Extracted data —

■ ■ ■ ■

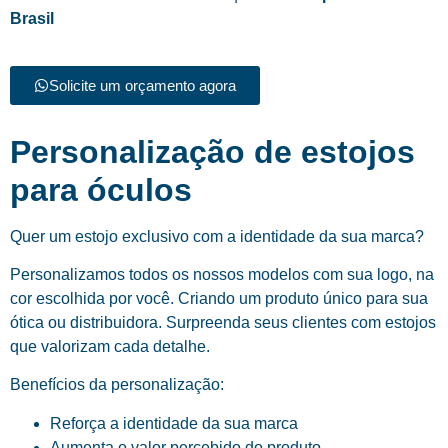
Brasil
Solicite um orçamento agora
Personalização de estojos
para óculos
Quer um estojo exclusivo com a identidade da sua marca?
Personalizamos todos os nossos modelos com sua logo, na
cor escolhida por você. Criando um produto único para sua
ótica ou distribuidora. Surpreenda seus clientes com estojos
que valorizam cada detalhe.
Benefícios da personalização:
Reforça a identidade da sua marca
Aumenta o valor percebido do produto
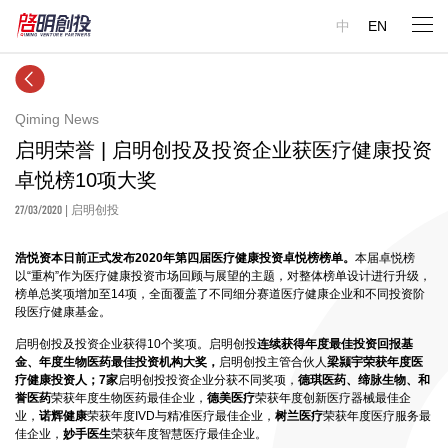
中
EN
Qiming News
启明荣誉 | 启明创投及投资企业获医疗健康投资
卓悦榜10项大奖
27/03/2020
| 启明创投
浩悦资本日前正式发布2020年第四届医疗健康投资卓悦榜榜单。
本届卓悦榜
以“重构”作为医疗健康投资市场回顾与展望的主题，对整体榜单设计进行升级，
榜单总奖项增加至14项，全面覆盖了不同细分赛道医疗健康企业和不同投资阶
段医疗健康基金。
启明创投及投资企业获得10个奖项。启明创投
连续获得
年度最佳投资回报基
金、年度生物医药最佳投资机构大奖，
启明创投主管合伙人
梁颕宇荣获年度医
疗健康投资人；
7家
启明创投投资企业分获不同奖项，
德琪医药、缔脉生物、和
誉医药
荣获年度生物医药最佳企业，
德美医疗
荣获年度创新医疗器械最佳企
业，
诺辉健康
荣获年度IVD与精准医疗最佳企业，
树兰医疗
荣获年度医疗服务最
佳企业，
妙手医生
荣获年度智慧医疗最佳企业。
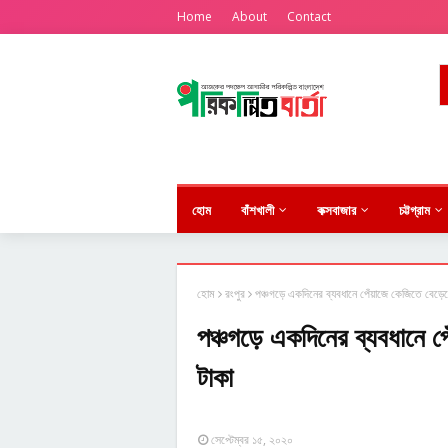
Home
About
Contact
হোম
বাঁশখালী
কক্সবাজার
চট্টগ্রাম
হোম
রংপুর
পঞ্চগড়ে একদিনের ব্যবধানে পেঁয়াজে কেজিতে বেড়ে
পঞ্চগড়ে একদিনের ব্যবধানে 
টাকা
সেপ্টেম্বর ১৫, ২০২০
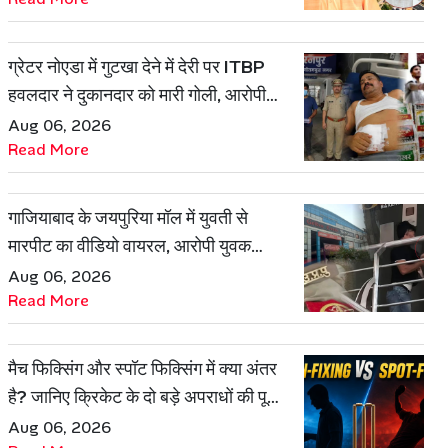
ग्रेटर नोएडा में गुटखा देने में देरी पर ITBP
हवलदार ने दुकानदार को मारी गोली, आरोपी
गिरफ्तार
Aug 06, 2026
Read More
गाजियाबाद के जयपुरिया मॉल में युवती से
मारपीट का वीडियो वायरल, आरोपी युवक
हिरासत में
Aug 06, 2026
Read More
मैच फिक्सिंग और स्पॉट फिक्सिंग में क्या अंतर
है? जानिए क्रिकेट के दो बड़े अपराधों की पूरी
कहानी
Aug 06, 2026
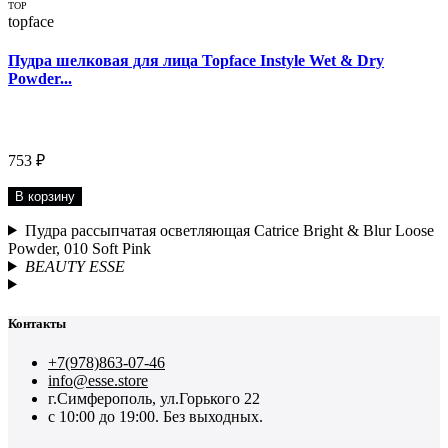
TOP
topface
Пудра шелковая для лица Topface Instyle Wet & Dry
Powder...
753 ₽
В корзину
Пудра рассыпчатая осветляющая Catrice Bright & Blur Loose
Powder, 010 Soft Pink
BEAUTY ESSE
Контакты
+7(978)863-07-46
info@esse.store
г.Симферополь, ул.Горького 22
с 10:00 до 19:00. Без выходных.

■ ■ ■ ■

What you need to do — "estojos" is the string to look for; please copy every line of the records above where it appears.

Answer —
Personalização de estojos
ótica ou distribuidora. Surpreenda seus clientes com estojos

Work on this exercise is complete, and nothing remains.